Aside from the fourth-largest wallet containing 79,957 BTC since March 2011, 20 of the top 300 addresses are over nine years old. Although no one can prove that these funds have been lost, most assume so.

Those untouched coins amount to 313,013 BTC, and only one address has ever transacted out since origination. Thus, apart from F2Pool’s 9,000 BTC held at address 1J1F3U7gHrCjsEsRimDJ3oYBiV24wA8FuV, there is a very good chance that the funds from the other addresses are effectively lost.

1P5ZEDWTKTFGxQjZphgWPQUpe554WKDfHQ balance. Source: bitinfocharts.com

The fifth-ranked address shown above was created in February of 2019 and, at origination, was listed as the 81st-largest address. Since then, it has been accumulating regularly, adding from as low as 1 BTC in December 2019 to 4,100 in a single transaction in June 2019. Despite being a large accumulator, it has made seven transactions out, ranging from 786 BTC to 3,000 BTC. Maybe even whales have bills to be paid.

There are precisely 100 addresses first used between Nov. 30, 2018 and Dec. 18, 2018 containing around either 8,000 BTC or 12,000 BTC each. These addresses are commonly attributed to Coinbase Custody. Amounting to 881,471 BTC, the addresses’ funds equal to 96% of the exchange’s cold wallet, according to chain.info.

The new whale local top theory

Every investor has a gut feeling that the arrival of new Bitcoin whales is crucial for a sustained rally, even though there has never been hard evidence of this effect until now.

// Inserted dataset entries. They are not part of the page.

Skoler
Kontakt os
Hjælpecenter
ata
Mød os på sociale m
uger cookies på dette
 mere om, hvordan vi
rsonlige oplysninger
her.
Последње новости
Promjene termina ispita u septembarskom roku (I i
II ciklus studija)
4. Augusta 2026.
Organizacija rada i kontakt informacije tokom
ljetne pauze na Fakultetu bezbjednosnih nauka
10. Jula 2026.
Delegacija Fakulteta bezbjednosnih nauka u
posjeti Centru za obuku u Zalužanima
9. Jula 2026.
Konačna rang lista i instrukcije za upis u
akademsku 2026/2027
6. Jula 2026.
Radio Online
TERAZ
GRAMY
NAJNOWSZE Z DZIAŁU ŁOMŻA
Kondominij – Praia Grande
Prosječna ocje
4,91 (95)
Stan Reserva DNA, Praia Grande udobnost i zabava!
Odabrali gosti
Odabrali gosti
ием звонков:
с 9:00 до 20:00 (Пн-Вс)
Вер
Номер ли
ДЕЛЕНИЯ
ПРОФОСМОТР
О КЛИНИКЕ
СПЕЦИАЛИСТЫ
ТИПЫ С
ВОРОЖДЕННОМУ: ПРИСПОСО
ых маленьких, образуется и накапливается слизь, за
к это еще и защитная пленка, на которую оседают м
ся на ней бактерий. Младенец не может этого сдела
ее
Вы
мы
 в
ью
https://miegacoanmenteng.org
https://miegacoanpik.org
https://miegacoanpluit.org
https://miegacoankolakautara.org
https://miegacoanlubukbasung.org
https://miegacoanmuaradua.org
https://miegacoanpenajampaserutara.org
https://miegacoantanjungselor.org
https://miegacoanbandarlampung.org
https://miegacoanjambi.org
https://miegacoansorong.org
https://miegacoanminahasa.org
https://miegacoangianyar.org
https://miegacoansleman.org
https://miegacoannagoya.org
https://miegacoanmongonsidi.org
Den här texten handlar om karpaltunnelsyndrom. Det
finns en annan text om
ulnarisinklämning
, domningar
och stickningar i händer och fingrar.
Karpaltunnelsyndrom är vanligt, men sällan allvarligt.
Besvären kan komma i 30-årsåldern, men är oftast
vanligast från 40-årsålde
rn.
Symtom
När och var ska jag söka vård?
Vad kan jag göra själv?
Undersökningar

There is a constant flow of new addresses entering the top 300. For example, 16 of them received their first-ever deposits within the past 30 days. Once again, this is not necessarily a new entity but an address receiving its first-ever BTC.

Although it is uncommon, sometimes gaps of 50 or more days occur without newcomers joining the top 300. Coincidentally, these periods mark the end of rally periods, and a healthy correction usually follows.

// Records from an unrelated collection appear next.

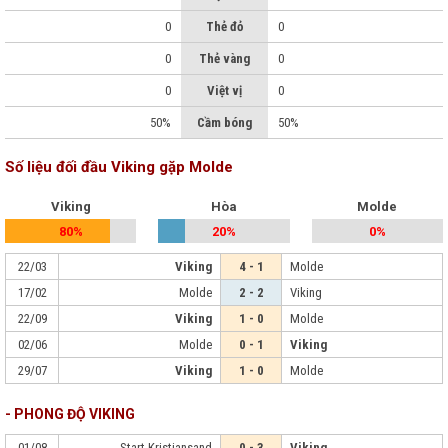
0
Thẻ đỏ
0
0
Thẻ vàng
0
0
Việt vị
0
50%
Cầm bóng
50%
Số liệu đối đầu Viking gặp Molde
Viking
Hòa
Molde
80%
20%
0%
22/03
Viking
4 - 1
Molde
17/02
Molde
2 - 2
Viking
22/09
Viking
1 - 0
Molde
02/06
Molde
0 - 1
Viking
29/07
Viking
1 - 0
Molde
- PHONG ĐỘ VIKING
01/08
Start Kristiansand
0 - 3
Viking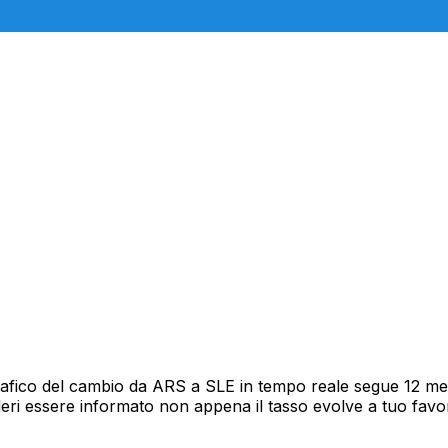
rafico del cambio da ARS a SLE in tempo reale segue 12 mesi
deri essere informato non appena il tasso evolve a tuo fav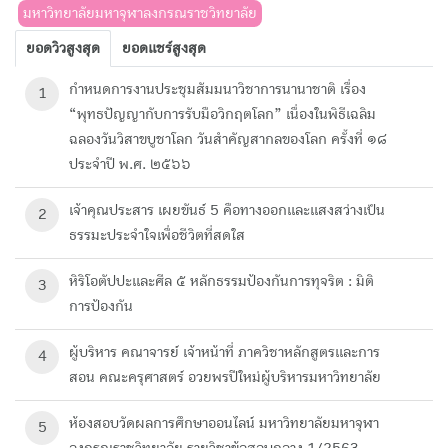
มหาวิทยาลัยมหาจุฬาลงกรณราชวิทยาลัย
ยอดวิวสูงสุด
ยอดแชร์สูงสุด
กำหนดการงานประชุมสัมมนาวิชาการนานาชาติ เรื่อง
1
“พุทธปัญญากับการรับมือวิกฤตโลก” เนื่องในพิธีเฉลิม
ฉลองวันวิสาขบูชาโลก วันสำคัญสากลของโลก ครั้งที่ ๑๘
ประจำปี พ.ศ. ๒๕๖๖
เจ้าคุณประสาร เผยขันธ์ 5 คือทางออกและแสงสว่างเป็น
2
ธรรมะประจำใจเพื่อชีวิตที่สดใส
หิริโอตัปปะและศีล ๕ หลักธรรมป้องกันการทุจริต : มิติ
3
การป้องกัน
ผู้บริหาร คณาจารย์ เจ้าหน้าที่ ภาควิชาหลักสูตรและการ
4
สอน คณะครุศาสตร์ อวยพรปีใหม่ผู้บริหารมหาวิทยาลัย
ห้องสอบวัดผลการศึกษา​ออนไลน์ มหาวิทยาลัย​มหา​จุฬา
5
ลงกรณ​ราช​วิทยาลัย​ รายวิชาข้อสอบกลาง 1/2563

BTC/USD price on Coinbase, early 2020. Source: TradingView

Precisely zero of the top 300 addresses were initially used between Nov. 28, 2019 and Feb. 09, 2020, when BTC went up by 35%. Oddly enough, the market plunged 52% over the next 32 days.

BTC/USD price on Coinbase, 2017. Source: TradingView

A similar effect happened between Oct. 18, 2017 and Dec. 11, 2017. During this period BTC rallied 193% while none of the top 300 addresses were newcomers. A 34% price drop occurred over the following 36 days.

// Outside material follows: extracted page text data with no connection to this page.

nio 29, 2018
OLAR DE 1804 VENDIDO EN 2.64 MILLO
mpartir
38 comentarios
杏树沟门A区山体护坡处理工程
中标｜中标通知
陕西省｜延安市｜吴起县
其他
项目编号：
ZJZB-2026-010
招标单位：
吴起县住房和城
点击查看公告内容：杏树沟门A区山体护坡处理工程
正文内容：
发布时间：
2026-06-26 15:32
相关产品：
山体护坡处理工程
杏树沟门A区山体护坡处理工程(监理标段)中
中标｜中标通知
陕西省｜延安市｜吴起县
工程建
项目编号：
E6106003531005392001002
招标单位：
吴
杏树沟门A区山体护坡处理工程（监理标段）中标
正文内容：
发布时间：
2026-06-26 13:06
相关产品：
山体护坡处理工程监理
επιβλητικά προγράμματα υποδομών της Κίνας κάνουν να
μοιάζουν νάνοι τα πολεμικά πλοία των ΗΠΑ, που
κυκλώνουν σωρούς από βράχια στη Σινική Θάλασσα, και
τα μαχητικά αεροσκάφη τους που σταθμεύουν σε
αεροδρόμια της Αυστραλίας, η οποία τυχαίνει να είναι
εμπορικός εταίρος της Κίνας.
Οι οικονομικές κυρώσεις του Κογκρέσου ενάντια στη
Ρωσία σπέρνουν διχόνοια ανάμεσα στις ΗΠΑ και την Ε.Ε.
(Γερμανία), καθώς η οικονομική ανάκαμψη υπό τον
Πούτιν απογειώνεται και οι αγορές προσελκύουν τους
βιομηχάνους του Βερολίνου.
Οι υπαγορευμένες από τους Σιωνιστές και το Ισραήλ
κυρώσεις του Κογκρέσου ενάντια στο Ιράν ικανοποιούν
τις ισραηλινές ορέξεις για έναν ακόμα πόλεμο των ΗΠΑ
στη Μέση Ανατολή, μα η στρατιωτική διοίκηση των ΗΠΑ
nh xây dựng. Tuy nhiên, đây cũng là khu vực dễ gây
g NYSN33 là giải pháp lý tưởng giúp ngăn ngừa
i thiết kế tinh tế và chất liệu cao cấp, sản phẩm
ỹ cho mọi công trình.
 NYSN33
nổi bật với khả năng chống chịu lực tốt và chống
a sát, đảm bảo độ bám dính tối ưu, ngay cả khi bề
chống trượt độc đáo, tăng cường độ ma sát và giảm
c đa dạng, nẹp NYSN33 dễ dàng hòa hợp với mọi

Before that, none of the top 300 addresses were initiated between April 20, 2017 and July 07, 2017. Meanwhile, BTC soared 111%, while a 24% crash has also followed this period over the course of nine days.

So far, history has been proving that the new whale theory makes sense: The market rallies during prolonged periods of fewer new addresses making it to the top 300 holders list, as it indicates accumulation by entities that already had position. On the other hand, new whales could be driven by fear of missing out, which usually indicates local tops.

Therefore, it makes sense to monitor the top addresses and on-chain data to gauge potential corrections.

Every time large deposits enter exchanges, this indicates a potential sell order and is deemed bearish by traders. These movements are then compared to BTC price tops and bottoms in an attempt to find some correlation between whale transfers.

Whenever the market is rallying and miners, in turn, reduce selling, analysts expect a price correction once they start moving coins again. To put things in perspective, this is 6,300 Bitcoin per week that needs to be absorbed by the market to avoid price impact.

Now that institutional investors have “arrived,” investors will be itching to see whether their inflow in 2021 will continue to absorb newly minted BTC.

While 2021 is looking pretty bullish for the crypto market, there is always an unexpected price crash that often results from the government threatening regulation.

This means it will still be important for savvy investors to follow the top 15 Bitcoin addresses and the movements of crypto whales in 2021.

The views and opinions expressed here are solely those of the author and do not necessarily reflect the views of Cointelegraph. Every investment and trading move involves risk. You should conduct your own research when making a decision.